Investigators at the U.S. Government Accountability Office (GAO) have found that state Medicaid programs are having troubling getting the consumer financial information they need to determine whether residents seeking Medicaid nursing home benefits really are poor enough to qualify for the benefits.
Carolyn Yocum, discusses the GAO’s findings in a report on state Medicaid long-term care (LTC) asset screening prepared for Sen. Orrin Hatch, R-Utah, and Sen. Tom Coburn, R-Okla., who is a medical doctor.

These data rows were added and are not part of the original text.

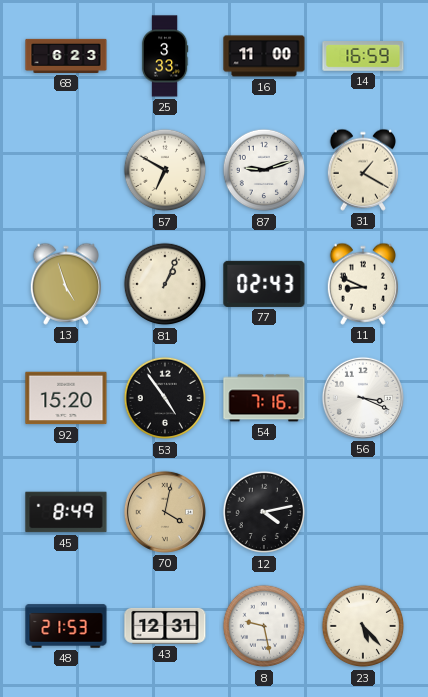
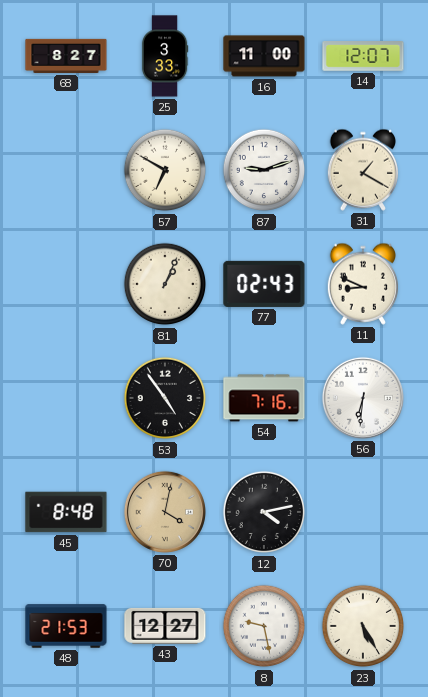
68: 6:23 -> 8:27
14: 16:59 -> 12:07
13: 4:57 -> none
92: 15:20 -> none
56: 3:19 -> 6:31
45: 8:49 -> 8:48
43: 12:31 -> 12:27
23: 5:23 -> 5:25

State Medicaid plans pay for acute health care for the poor. The plans also pay for nursing home care for patients who get through an eligibility screening process. State Medicaid programs accounted for about half of the $263 billion spent on nursing home care in the United States in 2010, Yocum says.
The drafters of the Deficit Reduction Act of 2005 (DRA) tried to hold down growth in Medicaid long-term care (LTC) spending — and respond to allegations that some consumers make themselves artificially poor to qualify for Medicaid nursing home benefits — by requiring each Medicaid plan to look back at how LTC applicants had managed their assets over the previous 60 months.
A DRA provision calls for each state and the District of Columbia to set up electronic asset verification systems to help with efforts to detect “Medicaid planning” efforts.
All states told the GAO that they do try to verify Medicaid LTC benefits applicants’ asset information, but no state actually had an electronic verification system in place when the GAO investigators did their research, Yocum says.